• **About this exercise**
The expected output is each line in the data below that includes the string "Reksa".

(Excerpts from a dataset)
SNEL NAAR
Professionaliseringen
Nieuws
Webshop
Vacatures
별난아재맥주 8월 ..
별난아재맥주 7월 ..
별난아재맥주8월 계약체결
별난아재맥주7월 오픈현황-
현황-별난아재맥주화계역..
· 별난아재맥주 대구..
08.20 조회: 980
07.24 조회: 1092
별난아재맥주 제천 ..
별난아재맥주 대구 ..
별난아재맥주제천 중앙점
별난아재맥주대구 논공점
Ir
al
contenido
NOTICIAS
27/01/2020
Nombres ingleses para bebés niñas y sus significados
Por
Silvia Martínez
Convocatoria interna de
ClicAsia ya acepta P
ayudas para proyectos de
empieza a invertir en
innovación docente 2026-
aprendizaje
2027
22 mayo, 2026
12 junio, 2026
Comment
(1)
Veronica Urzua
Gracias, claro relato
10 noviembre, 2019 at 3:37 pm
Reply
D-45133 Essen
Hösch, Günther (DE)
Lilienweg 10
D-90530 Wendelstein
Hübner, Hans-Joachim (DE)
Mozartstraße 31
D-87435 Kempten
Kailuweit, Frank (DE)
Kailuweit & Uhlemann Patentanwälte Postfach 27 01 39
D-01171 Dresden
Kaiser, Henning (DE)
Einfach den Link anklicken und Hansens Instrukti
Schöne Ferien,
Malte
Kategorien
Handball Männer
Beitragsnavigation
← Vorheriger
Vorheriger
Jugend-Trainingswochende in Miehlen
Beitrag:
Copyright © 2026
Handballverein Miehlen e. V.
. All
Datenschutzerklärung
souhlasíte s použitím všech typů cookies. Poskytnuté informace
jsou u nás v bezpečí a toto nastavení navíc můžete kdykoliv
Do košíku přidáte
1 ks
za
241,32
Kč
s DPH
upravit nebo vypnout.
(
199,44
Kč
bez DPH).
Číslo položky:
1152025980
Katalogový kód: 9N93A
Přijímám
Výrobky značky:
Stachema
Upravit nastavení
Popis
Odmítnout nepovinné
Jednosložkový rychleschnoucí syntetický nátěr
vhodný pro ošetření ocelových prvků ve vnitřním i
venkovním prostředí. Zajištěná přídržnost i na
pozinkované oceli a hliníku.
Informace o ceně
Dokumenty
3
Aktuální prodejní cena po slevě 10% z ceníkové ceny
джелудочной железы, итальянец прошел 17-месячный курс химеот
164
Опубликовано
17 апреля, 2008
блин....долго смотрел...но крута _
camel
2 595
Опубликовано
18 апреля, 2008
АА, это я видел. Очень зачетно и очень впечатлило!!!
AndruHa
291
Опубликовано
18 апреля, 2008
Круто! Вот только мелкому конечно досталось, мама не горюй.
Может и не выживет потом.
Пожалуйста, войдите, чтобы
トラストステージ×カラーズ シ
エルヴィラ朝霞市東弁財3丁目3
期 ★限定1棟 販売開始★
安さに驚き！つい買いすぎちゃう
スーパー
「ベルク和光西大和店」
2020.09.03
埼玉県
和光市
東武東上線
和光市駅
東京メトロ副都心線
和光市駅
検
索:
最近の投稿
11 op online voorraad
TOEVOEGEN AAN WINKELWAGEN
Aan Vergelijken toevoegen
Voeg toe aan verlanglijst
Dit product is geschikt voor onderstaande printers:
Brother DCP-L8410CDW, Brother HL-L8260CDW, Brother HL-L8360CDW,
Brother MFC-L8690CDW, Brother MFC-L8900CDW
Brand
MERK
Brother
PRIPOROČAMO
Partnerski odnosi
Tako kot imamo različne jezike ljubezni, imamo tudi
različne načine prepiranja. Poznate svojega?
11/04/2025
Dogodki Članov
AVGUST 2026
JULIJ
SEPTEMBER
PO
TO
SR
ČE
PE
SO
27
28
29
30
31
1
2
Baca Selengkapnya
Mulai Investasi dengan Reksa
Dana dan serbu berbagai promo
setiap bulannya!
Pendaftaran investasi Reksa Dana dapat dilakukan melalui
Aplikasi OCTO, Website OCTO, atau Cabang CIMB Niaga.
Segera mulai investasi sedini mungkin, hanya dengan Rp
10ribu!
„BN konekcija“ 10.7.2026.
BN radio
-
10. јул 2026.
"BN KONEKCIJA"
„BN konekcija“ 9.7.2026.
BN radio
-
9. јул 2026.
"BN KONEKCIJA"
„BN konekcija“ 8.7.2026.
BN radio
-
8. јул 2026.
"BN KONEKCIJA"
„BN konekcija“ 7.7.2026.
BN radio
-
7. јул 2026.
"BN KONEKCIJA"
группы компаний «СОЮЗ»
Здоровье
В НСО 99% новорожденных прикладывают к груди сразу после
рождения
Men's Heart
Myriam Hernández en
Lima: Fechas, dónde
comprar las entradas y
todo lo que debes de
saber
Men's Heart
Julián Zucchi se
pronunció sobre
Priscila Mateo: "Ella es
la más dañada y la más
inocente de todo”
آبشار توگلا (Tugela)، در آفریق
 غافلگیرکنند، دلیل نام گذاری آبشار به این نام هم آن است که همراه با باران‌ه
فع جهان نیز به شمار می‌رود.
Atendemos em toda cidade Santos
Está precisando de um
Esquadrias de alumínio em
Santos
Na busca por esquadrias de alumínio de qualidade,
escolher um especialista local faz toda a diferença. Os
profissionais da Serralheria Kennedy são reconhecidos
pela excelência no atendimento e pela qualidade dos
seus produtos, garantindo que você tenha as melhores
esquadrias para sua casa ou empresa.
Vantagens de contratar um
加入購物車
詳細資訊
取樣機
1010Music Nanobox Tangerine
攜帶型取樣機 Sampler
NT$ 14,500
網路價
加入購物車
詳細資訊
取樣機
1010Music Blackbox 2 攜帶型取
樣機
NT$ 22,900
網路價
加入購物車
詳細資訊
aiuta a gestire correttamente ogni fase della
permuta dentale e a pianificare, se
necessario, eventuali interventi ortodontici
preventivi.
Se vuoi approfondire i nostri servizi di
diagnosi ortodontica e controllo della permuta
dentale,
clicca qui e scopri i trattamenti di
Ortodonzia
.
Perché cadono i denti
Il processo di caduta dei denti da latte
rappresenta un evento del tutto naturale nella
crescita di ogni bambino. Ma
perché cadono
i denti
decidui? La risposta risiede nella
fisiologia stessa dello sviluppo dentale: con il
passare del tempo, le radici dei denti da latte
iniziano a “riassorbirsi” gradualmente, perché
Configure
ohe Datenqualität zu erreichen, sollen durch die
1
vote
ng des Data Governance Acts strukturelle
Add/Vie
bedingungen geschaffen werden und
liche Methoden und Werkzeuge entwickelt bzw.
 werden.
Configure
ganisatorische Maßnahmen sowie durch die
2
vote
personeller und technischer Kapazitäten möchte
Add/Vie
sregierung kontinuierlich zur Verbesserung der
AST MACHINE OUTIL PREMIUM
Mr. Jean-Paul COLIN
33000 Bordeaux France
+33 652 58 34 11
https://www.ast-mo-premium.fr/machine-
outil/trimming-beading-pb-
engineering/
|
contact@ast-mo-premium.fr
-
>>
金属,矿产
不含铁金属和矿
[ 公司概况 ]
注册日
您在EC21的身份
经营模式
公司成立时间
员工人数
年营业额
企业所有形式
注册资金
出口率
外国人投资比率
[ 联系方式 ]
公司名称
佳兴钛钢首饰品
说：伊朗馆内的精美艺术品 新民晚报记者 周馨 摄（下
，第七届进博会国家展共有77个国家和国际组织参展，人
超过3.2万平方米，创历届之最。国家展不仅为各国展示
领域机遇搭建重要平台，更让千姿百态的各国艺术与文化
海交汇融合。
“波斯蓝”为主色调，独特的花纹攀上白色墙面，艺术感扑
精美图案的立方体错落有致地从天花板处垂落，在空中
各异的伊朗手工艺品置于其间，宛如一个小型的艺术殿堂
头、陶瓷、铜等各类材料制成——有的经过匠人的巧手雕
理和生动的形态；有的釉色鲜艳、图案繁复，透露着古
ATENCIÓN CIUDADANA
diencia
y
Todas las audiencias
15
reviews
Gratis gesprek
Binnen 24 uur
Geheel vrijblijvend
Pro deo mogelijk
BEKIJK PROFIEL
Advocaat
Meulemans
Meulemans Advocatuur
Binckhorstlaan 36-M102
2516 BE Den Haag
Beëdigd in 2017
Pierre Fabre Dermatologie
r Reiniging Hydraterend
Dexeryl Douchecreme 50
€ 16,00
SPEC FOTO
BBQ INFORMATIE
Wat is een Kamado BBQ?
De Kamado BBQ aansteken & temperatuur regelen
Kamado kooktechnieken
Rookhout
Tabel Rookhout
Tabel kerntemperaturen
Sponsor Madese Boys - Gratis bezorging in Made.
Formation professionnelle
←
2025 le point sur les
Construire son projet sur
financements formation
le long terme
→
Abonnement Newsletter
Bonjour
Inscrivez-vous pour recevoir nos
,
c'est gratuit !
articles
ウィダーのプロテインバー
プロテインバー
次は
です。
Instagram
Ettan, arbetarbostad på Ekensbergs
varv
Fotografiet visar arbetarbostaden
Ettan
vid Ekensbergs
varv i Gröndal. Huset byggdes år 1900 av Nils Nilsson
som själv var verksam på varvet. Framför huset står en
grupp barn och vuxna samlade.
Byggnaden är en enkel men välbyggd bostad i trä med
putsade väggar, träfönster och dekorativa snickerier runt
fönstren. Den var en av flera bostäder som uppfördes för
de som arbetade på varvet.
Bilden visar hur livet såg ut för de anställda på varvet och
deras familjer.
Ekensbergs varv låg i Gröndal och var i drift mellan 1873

• **Solution below**
Mulai Investasi dengan Reksa
Pendaftaran investasi Reksa Dana dapat dilakukan melalui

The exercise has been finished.